■ Problem requirements ■
Read through the records below and copy each line that uses the word "揭秘国内免费代理服务器软件的奥秘与魅力".

■ Record excerpts ■
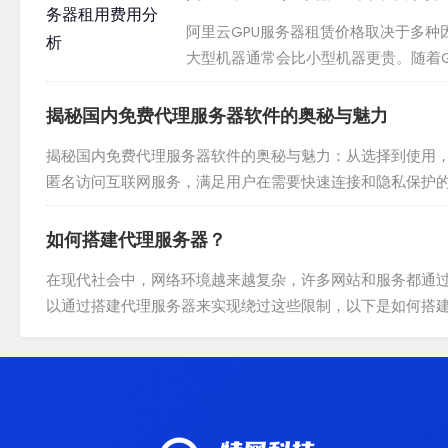
阿里云GPU服务器租赁价格取决于多种
大型机器通常会比小型机器更贵。随着G
务器时，先了解自己的需求和预算，并进行
揭秘国内免费代理服务器软件的奥秘与魅力
揭秘国内免费代理服务器软件的奥秘与魅力：从选择到使用，
匿名访问互联网服务，满足用户在需要快速连接和隐私保护
户，成为许多企业和社会组织的重要通信工具。在当今网络时代
如何搭建代理服务器？
在现代社会中，网络环境越来越复杂，许多网站和服务都通
以通过搭建代理服务器来实现绕过这些限制，以下是如何搭
代理服务器软件，市场上有许多免费和付费的代理服务器软件可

■ Answer box ■
揭秘国内免费代理服务器软件的奥秘与魅力
揭秘国内免费代理服务器软件的奥秘与魅力：从选择到使用，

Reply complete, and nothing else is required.